A further limitation may be the fact that most of the variables that were not continuous variables were dichotomized into yes/no or present/absent with the exception of ‘number of previous episodes’ and ‘general health’. This was done to facilitate the clinical utility of this study and assist in interpretation of the results. In most cases there was a straightforward yes/no (i.e. smoking, paid employment, etc.) answer. In those few variables where this was not the case, we used clinical experience to make the decision and it is fair to say that we may have made the wrong judgment on those two variables which were categorized with three options. This is the same model used in a similar research study done on low back pain patients however [18].

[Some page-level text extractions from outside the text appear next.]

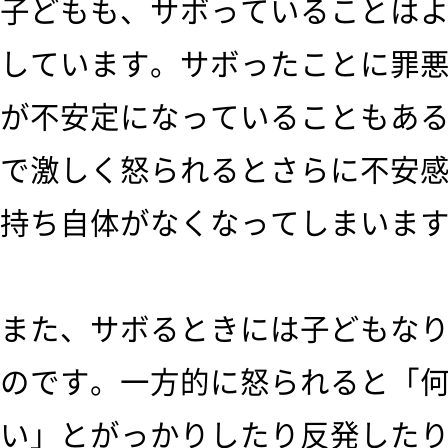
子どもも、サボっていることは
しています。サボったことに罪
が不安定になっていることもあ
で激しく怒られるとさらに不安
持ち自体がなくなってしまいま
また、サボるときには子どもな
のです。一方的に怒られると「
い」とがっかりしたり反発した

Although this study found that neither the presence of radiculopathy nor dizziness were negative predictors of outcome, no power analysis was done to determine whether the 115 patients with dizziness or the 63 patients with radiculopathy were adequate sample sizes to definitively draw these conclusions. However, at least for the dizziness patients, 115 is approximately one fifth of the total sample of 529 patients.
Previous research has identified ‘stiffness’ as a predictor of outcome (8) in neck pain patients treated with SMT. This was not included in the baseline evaluations done by the treating chiropractors and is therefore another limitation in this study.

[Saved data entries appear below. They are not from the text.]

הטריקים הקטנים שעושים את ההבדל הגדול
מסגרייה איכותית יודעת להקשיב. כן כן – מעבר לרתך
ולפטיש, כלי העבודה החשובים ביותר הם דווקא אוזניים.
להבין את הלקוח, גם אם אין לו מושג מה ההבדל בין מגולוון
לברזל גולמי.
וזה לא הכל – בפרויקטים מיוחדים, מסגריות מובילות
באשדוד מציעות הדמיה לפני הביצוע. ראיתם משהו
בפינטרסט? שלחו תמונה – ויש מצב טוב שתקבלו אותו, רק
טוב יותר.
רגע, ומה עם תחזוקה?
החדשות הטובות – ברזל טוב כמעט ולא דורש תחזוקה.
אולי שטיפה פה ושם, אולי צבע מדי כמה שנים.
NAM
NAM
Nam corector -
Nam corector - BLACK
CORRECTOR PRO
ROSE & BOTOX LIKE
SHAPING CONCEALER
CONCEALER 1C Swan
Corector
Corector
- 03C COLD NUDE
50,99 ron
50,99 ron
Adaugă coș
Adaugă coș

The final possible limitation to this study may be the fact that compared to baseline there were fewer patients at the 1 and 3 month analyses. This was primarily due to the fact that it was not yet time for the 1 month and 3 month telephone calls for several patients. However, both the acute and chronic groups at 3 months had nearly 200 patients each. The first author of this study is directly in charge of large medical databases in two departments at this hospital. Experience of periodically calculating and monitoring pain scores, PGIC scores, proportions of patients improving or worsening with various treatments in these databases has NVconsistently demonstrated that once a threshold of approximately 100 patients in a cohort is reached, additional patients make minimal difference in the statistical results calculated. Therefore this missing data is unlikely to have changed the outcomes with sample sizes this large. If outcome data was available for any of the follow-up time periods, the patient and their baseline data remained in this study.
CONCLUSIONS:
For the most part, baseline variables were not predictive of outcome in neck pain patients and as a consequence prediction of outcome at 1 week was not possible using the potential predictors measured in this study. Instead, the most consistent predictor of improvement at both 1 and 3 months for both acute and chronic neck pain patients undergoing chiropractic treatment is significant self-reported improvement early on. Importantly, the co-existence of cervical radiculopathy or dizziness in addition to neck pain was not associated with a negative outcome for either acute or chronic patients.

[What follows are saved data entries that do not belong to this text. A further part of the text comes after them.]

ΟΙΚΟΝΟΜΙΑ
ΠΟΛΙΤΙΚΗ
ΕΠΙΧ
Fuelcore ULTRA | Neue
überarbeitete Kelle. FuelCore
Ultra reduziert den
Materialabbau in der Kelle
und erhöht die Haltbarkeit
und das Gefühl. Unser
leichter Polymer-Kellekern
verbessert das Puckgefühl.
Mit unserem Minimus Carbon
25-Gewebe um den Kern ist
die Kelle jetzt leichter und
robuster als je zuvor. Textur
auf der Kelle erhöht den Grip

Interesting study. It was neck and arm pain that caused me to become a chiropractor. When I have a patient that complains of a “hot poker” in their arm I can relate. After receiving medications that allowed my problem to progress it was suggested I see a chiropractor. Within a few weeks I was without pain. I think many of the older chiropractors have similar stories to tell. It would be intersting to compare outcome assessments between medical and chiropractic under the same roof.